No-ops Linux part 1: Automation, security and essentials
In Running containers on no-ops linux in 2025 I wrote about moving my hobby projects to a European cloud provider. I did an initial, manual setup in Hetzner, which I've now automated. This weekend, I tested the setup. It takes me a few minutes now to get everything moved to a new host, and most of that has to do with DNS. I've got a reproducible setup, I can quickly provision up a machine locally or in any cloud that has Ubuntu 24.04. Reproducible infrastructure is ✨liberating✨
The goal is to document how to make a fire-and-forget Linux server that will mostly take care of its own ops, with an acceptable uptime and security level for my hobby projects. Once we're done, the server will:
- Update its packages, and reboot during nighttime, when required by updates.

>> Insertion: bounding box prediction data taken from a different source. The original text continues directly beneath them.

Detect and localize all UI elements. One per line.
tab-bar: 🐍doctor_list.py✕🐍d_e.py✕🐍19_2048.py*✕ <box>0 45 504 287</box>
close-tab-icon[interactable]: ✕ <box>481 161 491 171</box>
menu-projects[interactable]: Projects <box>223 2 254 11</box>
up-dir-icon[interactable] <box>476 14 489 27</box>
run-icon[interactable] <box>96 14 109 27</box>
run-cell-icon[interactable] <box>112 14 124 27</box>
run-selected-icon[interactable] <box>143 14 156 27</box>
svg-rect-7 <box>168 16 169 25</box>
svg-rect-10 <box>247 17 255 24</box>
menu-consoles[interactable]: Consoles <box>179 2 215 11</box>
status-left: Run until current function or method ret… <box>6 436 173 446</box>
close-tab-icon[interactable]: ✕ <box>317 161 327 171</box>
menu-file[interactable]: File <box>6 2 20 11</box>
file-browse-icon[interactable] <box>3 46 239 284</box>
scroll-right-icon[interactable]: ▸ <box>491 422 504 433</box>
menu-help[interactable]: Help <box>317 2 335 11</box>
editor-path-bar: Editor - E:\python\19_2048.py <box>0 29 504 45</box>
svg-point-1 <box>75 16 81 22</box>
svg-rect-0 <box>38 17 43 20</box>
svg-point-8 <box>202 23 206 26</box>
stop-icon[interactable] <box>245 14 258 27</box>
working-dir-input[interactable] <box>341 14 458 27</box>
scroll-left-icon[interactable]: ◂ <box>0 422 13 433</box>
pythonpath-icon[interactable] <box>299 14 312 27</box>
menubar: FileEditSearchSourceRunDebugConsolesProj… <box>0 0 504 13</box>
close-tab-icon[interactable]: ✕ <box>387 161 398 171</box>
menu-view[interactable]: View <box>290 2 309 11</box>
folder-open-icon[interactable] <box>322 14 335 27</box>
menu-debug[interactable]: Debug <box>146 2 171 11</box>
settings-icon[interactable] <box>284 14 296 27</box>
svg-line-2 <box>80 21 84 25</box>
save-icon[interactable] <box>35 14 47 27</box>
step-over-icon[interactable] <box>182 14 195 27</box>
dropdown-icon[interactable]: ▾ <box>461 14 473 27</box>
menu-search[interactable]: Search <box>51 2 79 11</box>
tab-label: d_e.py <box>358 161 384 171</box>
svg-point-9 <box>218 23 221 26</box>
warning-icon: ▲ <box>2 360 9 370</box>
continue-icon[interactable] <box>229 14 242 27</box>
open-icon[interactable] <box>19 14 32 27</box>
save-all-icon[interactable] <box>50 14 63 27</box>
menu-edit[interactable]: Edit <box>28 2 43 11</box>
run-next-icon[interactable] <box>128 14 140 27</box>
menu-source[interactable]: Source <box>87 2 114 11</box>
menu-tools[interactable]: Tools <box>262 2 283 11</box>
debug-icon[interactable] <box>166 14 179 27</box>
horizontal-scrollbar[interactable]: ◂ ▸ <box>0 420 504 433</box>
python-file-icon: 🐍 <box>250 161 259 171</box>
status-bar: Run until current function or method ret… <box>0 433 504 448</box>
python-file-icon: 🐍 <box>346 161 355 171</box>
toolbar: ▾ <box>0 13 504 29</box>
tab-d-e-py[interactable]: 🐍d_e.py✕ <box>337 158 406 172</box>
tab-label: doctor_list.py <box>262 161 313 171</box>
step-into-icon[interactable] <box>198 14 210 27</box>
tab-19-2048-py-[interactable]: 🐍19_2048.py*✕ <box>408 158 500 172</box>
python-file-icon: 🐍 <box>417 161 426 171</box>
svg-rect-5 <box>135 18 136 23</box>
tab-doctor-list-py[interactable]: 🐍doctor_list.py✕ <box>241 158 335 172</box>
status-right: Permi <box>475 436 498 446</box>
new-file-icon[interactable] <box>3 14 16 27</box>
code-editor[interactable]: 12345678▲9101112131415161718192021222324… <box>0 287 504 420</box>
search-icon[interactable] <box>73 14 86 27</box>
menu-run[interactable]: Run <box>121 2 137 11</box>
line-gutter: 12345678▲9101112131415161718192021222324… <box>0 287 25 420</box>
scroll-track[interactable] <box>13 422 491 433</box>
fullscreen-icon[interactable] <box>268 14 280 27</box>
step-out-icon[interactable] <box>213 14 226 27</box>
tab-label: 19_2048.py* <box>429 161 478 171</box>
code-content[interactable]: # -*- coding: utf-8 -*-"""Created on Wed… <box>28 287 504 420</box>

- Run a caddy proxy on the host system, ensuring everything's hosted on TLS with certificates issued from letsencrypt.
- Run several persistent rootless containers using podman, with a setup that brings them up on boot.
- Run a nightly job that updates some data and performs a rolling restart of some containers. The job runs in a container too. The data lives in S3-compatible object storage.
- Take care of automatically updating the containers.
- We'll also set up some monitoring so we can have 📨email notifications if the containers aren't working right.
This covers a lot of ground, some of it is quite detailed. If you'd like to skip this incredibly long and technical read, you could go over and investigate the source code over at github instead. It has been my goal to make something that other people can easily adapt to their own use. This description of how I made it might be a helpful guide to see which parts you should change or tinker with.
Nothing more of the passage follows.